茎が伸びると横に倒れ、土に触れた節から根を出しやがて花を咲かせます。このようにして生息範囲をどんどん広げていきます。托葉のイメージもシロツメクサとは違う気がしましたがなんと表現して良いか分かりません。葉柄や花柄にはシロツメクサと違い、白い毛が生えています。葉裏にも主脈付近に白い毛がたくさん生えていました。(シロツメクサは全草無毛)
今回見つかったものは1939年に見つかった花が、人知れず生き残っていたのではなく、人工的に植えられた芝生に、種子が混ざっていたのではないかと思います。


種子の散布方法

発芽9月12日、改めて友人と現地に行って来ました。花はもう少なくなっていましたが発芽の仕方で面白いことに気が付きました。
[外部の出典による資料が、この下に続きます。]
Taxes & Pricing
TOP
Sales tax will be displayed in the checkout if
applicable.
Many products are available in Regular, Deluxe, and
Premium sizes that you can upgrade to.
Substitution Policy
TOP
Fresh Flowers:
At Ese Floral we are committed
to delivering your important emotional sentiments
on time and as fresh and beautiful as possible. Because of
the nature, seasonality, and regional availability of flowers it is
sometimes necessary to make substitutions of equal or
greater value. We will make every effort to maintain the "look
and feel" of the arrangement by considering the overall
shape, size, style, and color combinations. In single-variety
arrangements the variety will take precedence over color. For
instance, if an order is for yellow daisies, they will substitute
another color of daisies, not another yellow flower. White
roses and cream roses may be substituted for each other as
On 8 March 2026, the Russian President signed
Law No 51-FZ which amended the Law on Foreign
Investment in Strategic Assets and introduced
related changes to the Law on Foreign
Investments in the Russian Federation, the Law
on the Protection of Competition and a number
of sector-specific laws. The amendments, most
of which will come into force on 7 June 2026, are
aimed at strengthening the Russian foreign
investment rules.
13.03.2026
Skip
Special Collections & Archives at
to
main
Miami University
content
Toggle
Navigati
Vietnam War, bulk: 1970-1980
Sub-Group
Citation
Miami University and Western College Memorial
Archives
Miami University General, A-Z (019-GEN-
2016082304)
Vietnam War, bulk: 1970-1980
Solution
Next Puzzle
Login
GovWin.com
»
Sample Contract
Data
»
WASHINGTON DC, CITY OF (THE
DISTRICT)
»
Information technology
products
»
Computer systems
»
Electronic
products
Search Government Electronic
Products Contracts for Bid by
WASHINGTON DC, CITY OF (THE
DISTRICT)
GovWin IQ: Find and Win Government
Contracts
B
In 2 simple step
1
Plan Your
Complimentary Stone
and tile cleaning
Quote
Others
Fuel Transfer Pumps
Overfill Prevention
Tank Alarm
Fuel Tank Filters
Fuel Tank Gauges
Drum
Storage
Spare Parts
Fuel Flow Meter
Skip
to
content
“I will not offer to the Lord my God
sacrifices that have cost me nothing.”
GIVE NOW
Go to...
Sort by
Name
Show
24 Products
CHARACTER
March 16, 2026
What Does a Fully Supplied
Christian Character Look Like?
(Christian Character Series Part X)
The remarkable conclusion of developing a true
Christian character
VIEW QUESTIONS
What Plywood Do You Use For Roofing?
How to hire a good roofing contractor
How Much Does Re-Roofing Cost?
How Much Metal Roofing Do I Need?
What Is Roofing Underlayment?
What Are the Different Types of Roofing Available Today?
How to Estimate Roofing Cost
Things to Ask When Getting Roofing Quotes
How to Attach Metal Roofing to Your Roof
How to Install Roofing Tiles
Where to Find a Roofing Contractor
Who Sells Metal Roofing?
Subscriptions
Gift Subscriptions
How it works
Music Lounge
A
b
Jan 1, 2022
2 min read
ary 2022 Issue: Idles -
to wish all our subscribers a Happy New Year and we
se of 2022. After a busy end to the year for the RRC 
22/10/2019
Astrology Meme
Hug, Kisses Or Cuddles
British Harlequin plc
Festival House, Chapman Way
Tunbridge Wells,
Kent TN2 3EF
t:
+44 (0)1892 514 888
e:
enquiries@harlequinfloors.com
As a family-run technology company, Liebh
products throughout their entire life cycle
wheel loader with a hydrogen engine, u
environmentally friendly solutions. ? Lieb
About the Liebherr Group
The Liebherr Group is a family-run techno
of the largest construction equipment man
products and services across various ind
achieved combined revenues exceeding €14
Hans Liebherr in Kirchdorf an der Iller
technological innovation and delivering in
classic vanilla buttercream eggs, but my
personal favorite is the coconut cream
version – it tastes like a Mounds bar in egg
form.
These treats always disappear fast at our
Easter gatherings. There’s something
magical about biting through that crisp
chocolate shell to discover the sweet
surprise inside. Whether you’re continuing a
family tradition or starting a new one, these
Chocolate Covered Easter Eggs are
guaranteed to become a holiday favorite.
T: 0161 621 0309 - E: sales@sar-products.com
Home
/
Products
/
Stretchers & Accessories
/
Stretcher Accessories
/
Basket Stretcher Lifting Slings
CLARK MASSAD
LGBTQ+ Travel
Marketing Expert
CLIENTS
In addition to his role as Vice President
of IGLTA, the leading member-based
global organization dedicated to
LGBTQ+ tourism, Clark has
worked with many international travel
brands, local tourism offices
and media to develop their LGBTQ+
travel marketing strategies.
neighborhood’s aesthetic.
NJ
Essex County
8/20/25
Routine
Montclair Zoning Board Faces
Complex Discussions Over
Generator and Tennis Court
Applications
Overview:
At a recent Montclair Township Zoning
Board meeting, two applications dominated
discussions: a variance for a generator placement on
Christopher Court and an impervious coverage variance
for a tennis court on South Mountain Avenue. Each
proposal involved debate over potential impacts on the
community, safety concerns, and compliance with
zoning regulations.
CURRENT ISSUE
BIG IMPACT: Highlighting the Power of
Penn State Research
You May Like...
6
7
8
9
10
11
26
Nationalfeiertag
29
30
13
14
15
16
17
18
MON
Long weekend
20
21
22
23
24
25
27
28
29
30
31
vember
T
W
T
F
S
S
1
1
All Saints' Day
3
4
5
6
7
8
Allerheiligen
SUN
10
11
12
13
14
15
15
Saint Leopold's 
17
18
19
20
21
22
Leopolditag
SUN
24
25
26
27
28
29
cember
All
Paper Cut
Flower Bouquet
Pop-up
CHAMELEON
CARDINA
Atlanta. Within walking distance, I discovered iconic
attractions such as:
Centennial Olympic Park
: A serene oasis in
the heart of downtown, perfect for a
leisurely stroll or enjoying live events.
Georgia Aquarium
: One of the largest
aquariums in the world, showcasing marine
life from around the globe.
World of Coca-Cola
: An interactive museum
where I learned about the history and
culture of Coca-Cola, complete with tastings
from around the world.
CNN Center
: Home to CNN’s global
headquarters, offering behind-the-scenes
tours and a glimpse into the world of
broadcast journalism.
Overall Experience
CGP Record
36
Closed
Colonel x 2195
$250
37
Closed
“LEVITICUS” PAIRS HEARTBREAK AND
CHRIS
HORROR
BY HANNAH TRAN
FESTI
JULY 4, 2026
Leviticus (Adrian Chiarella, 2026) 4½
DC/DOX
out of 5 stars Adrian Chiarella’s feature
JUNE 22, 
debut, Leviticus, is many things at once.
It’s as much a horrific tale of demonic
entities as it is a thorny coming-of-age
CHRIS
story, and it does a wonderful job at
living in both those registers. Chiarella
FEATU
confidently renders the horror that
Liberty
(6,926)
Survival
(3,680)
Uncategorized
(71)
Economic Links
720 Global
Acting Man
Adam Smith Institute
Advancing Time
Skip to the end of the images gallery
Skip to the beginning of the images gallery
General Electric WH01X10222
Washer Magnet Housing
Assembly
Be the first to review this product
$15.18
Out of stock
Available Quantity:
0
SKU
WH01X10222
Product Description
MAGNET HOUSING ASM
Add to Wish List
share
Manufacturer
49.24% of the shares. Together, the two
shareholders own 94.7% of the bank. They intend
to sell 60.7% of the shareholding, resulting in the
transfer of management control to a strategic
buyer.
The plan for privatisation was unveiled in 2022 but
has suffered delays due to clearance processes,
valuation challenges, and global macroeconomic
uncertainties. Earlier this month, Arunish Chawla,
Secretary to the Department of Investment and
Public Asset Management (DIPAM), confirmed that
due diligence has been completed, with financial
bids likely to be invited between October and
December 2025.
種子が熟す頃になると花茎が付け根付近から倒れ、萼に包まれたままの果実が地面にくっつきます。萼をつらぬいて種子が根を出し始めており、小さい3小葉がいくつも発芽していました。
近くにあるシロツメクサ、ムラサキツメクサでは果実になったものも直立したままで熟した種子は一つずつ地上に落ちます。ツメクサダマシは一つ一つの実が深い袋状の萼に包まれているので、種子をこぼしにくいのでしょうか。もしかしたら発芽時の乾燥防止、そしてやがては栄養分として袋状の萼が役に立っているのかもしれません。